Sure I am a little scared now, but despite the fear I have a smile on my face. I realized today recovery is possible and honestly it feels so much better than even my best days in my disorder or semi-recovery. I also realized my nutritionist knows what she is doing. This day would have never been possible had she not been pushing me to get my portions, to do exchanges not calories, to eat challenging meals instead of sandwiches, to not weigh foods, and to be more flexible with planning. Had I still been calorie counting, nutrition labels would have been a must. Without my full portions I would have been so wrapped up in restricting enough at meals that ED would have been screaming all night. The sandwich would have never been so easy or enjoyable had I been doing them every day. I would have been a food scale Nazi had I not gotten used to not weighing things. And the whole going by the seat of my pants would not have been possible had we not been working with my flexibility with planning. Oh and how could I forget not worrying about fats in food and only using fat exchanges as ones that are spreadable, pourable, or addable.

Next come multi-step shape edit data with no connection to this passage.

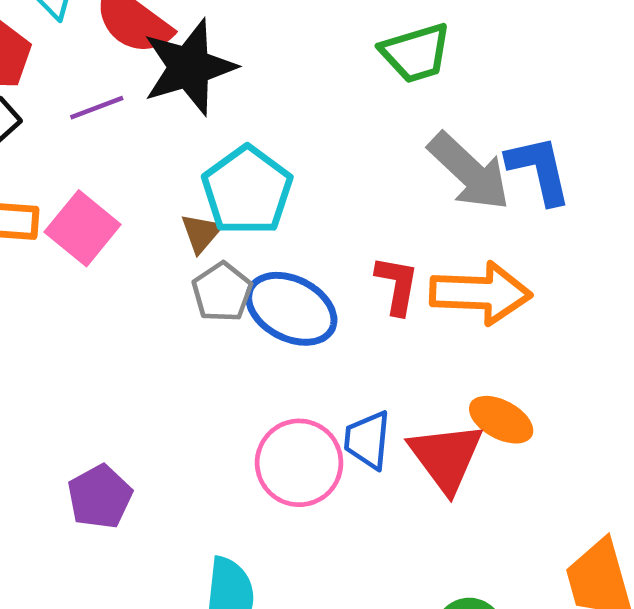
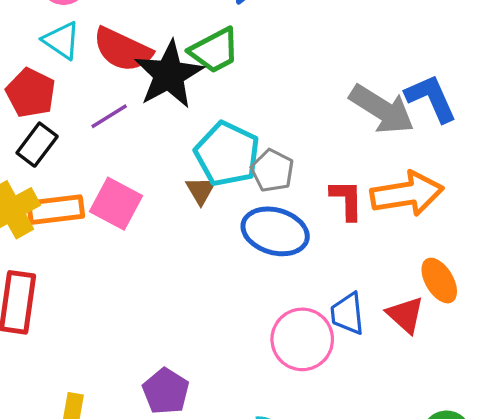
green trapezoid: (416, 53) -> (214, 50), moved
gray pentagon: (222, 292) -> (272, 171), moved
orange ellipse: (501, 420) -> (439, 281), turned 42
red triangle: (446, 457) -> (405, 315), size x0.7

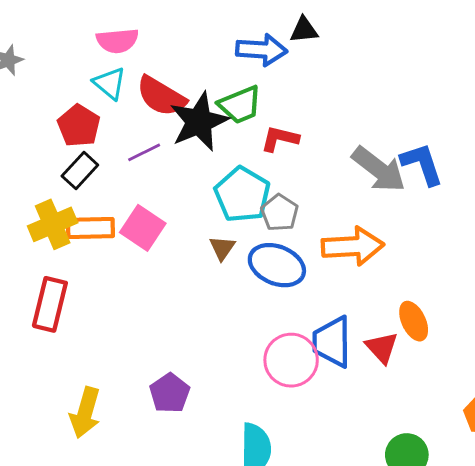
brown triangle: (201, 190) -> (222, 248), moved
orange arrow: (407, 194) -> (353, 246), moved
red L-shape: (347, 200) -> (280, 139), moved, turned -81
blue trapezoid: (347, 314) -> (332, 342), size x1.4

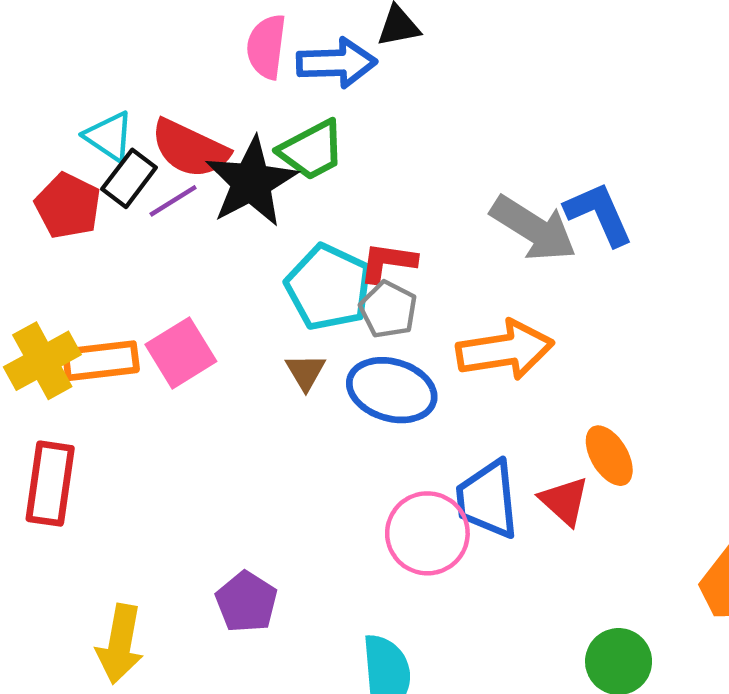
pink semicircle: (117, 41) -> (266, 47), moved, turned 108
red L-shape: (280, 139) -> (388, 262), moved
purple line: (144, 152) -> (173, 201), moved
black rectangle: (80, 171) -> (129, 178), moved
pink square: (143, 228) -> (181, 353), turned 30

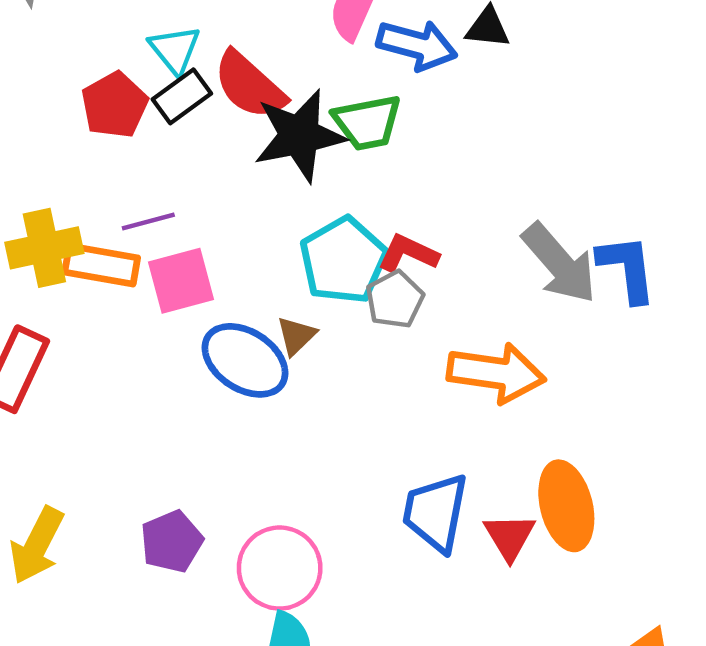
purple line: (173, 201) -> (148, 221), moved
blue ellipse: (392, 390) -> (245, 360), moved
orange ellipse: (609, 456) -> (566, 506), size x1.4
pink circle: (427, 533) -> (280, 568), moved

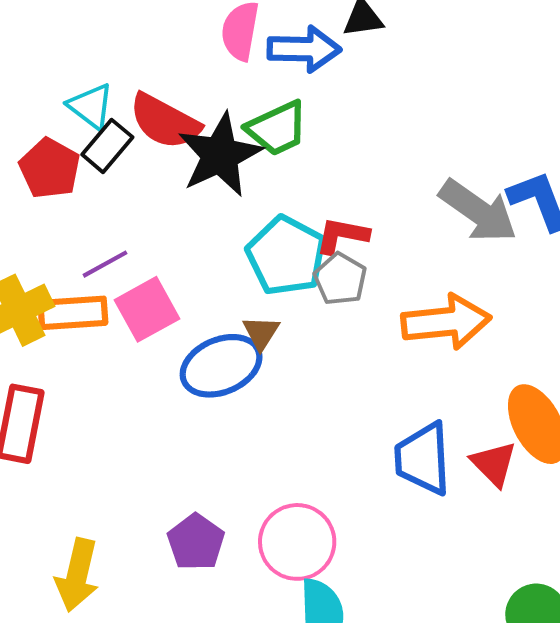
blue ellipse: (245, 360) -> (221, 366), turned -42

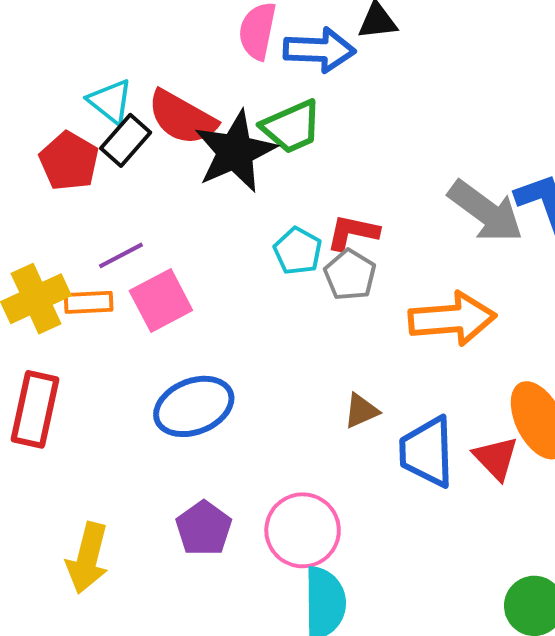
cyan pentagon: (286, 256) -> (298, 251), size x0.6
orange rectangle: (73, 313) -> (89, 302), size x0.7
brown triangle: (261, 333) -> (361, 411), moved, turned 33
blue ellipse: (221, 366) -> (194, 406), moved

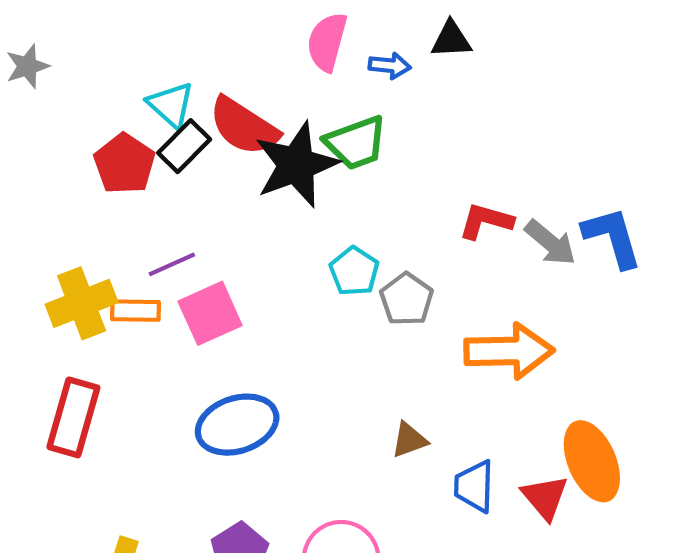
blue arrow: (319, 50) -> (390, 66), size x0.6
gray arrow: (486, 211) -> (550, 243), size x0.7
red L-shape: (353, 232) -> (486, 221), moved
blue trapezoid: (427, 452) -> (474, 486), size x0.7

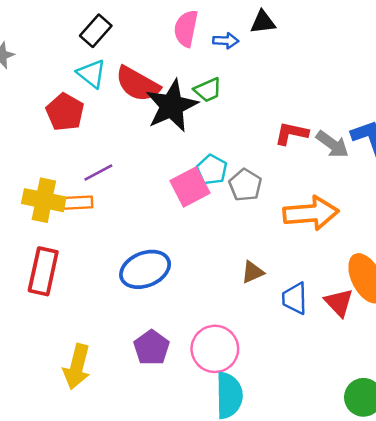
green trapezoid: (356, 143) -> (208, 90), size x0.7
black rectangle: (184, 146) -> (96, 31), moved
yellow cross: (82, 303) -> (44, 200), turned 36
pink square: (210, 313) -> (190, 187), moved

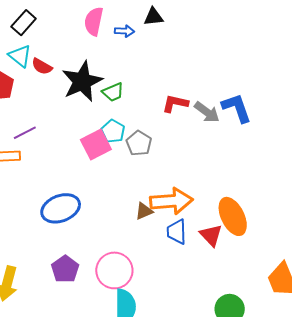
red semicircle: (138, 84) -> (42, 66), moved, size x0.6
green trapezoid: (208, 90) -> (113, 92), moved
orange arrow: (311, 213) -> (171, 201), moved

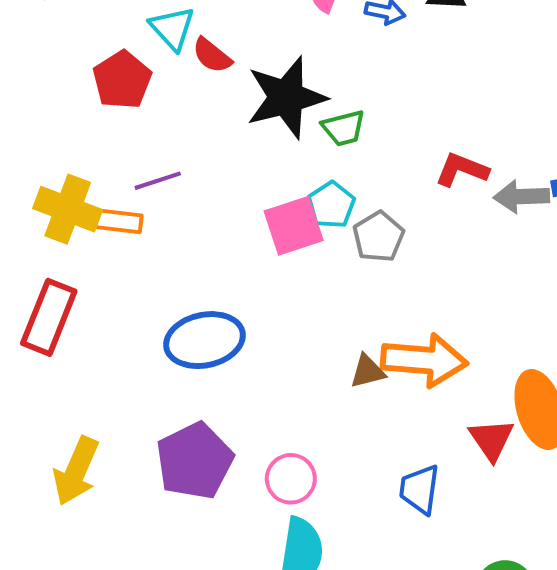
gray arrow: (207, 112) -> (521, 197), turned 132
blue trapezoid: (177, 232) -> (420, 489), moved
purple pentagon: (65, 269) -> (195, 461), size x1.4
pink circle: (114, 270) -> (291, 479), size x0.7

The rice krispy and not looking at nutrition labels would have never been possible without that.
I can't wait to tell her how good I did. It feels good to feel proud of myself for once....if this is recovery...this feeling of pride, joy, and peace....then I am ready to fight for it. If I could have hope of this feeling coming for the rest of my life (I mean I know there will be ups and downs)....then maybe recovery isn't so scary. I don't know what tomorrow will bring, but for now I am thanking God for today and for this tiny taste of freedom.